↓

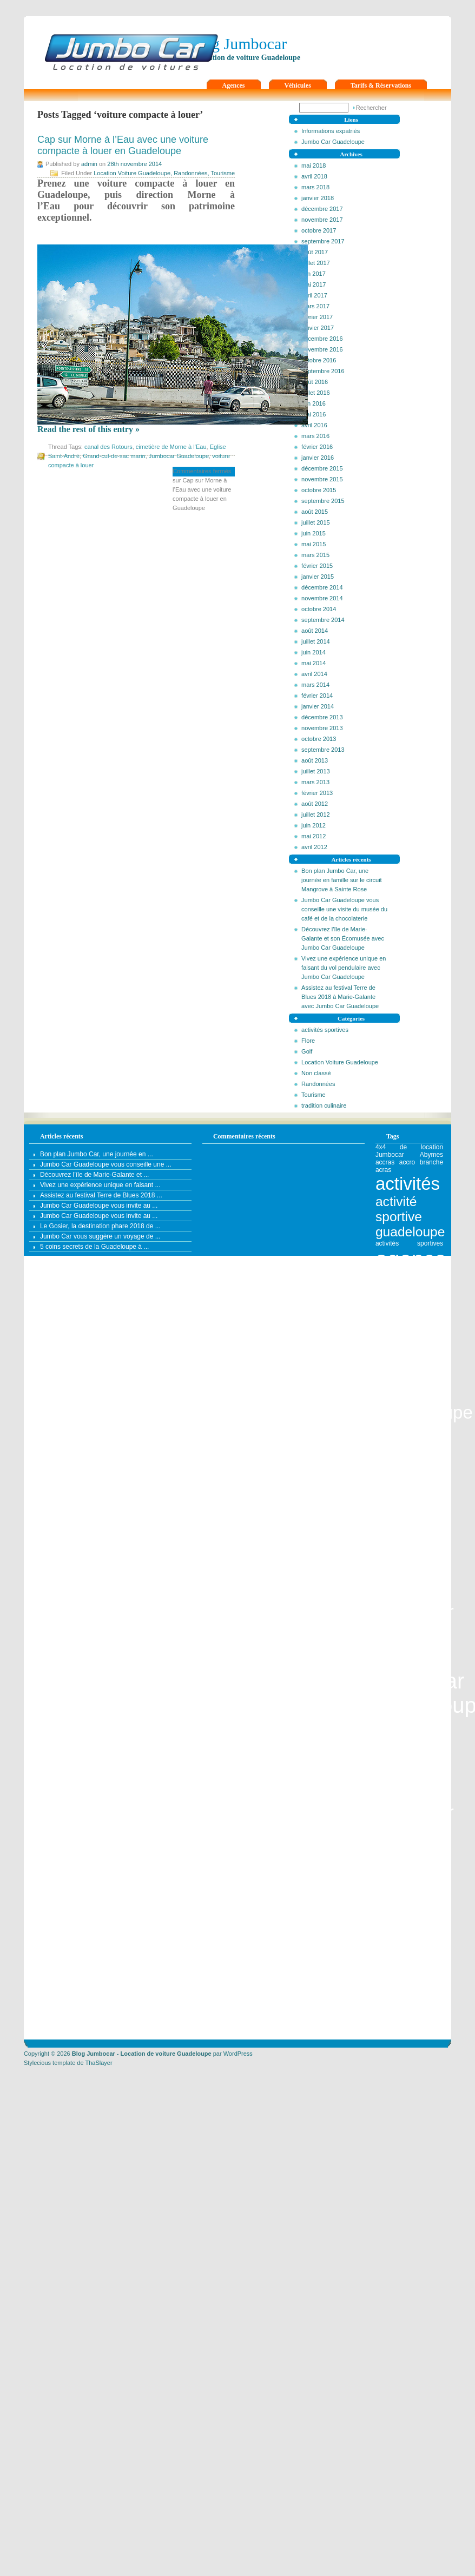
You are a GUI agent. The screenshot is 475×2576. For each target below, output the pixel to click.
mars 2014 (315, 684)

↑
↓

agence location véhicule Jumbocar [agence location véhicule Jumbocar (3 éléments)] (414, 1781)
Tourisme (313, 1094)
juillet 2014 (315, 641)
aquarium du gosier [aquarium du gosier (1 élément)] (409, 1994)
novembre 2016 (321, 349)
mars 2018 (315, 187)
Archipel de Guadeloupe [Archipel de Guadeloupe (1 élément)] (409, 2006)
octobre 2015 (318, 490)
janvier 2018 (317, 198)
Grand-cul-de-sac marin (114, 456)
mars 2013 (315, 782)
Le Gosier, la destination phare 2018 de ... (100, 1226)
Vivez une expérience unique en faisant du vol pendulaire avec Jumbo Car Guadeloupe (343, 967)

↑

=== BRIEF ===
Using the entries shown above, reproduce verbatim the lines from the line bearing "juillet 2014 (315, 641)" to the line bearing "Vivez une expérience", inclusive.

=== WRITTEN SOLUTION ===
juillet 2014 (315, 641)
aquarium du gosier [aquarium du gosier (1 élément)] (409, 1994)
novembre 2016 (321, 349)
mars 2018 (315, 187)
Archipel de Guadeloupe [Archipel de Guadeloupe (1 élément)] (409, 2006)
octobre 2015 (318, 490)
janvier 2018 (317, 198)
Grand-cul-de-sac marin (114, 456)
mars 2013 (315, 782)
Le Gosier, la destination phare 2018 de ... (100, 1226)
Vivez une expérience unique en faisant du vol pendulaire avec Jumbo Car Guadeloupe (343, 967)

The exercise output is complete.